Take the line that contains "Andara – 21 97155-4217" as the first line and the final line of the records as the last; return exactly those lines and the lines between.

================

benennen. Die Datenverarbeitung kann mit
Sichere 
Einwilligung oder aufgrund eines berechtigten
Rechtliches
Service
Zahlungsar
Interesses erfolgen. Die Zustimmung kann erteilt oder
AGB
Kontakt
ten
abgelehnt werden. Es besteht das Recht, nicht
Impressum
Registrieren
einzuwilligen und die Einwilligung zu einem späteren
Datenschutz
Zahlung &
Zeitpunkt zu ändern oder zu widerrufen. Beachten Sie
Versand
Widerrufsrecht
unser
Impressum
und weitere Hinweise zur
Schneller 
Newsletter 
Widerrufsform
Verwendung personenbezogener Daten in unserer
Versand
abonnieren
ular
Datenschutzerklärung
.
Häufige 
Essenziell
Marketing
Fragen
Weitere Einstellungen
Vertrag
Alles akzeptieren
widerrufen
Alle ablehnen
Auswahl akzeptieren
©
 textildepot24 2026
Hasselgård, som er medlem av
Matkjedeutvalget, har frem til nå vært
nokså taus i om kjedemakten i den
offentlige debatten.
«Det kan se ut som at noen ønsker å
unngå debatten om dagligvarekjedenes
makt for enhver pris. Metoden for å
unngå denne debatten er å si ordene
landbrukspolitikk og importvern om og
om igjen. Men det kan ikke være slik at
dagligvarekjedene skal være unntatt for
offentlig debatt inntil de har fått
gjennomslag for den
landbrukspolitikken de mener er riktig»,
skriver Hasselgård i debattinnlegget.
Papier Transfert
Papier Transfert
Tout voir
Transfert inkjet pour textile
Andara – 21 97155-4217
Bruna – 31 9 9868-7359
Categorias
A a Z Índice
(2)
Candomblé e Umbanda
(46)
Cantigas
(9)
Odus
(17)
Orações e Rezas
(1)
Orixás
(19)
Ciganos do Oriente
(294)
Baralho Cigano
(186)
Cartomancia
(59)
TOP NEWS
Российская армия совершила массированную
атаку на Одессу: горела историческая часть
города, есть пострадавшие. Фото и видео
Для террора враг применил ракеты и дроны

================

● **REPLY**
Andara – 21 97155-4217
Bruna – 31 9 9868-7359
Categorias
A a Z Índice
(2)
Candomblé e Umbanda
(46)
Cantigas
(9)
Odus
(17)
Orações e Rezas
(1)
Orixás
(19)
Ciganos do Oriente
(294)
Baralho Cigano
(186)
Cartomancia
(59)
TOP NEWS
Российская армия совершила массированную
атаку на Одессу: горела историческая часть
города, есть пострадавшие. Фото и видео
Для террора враг применил ракеты и дроны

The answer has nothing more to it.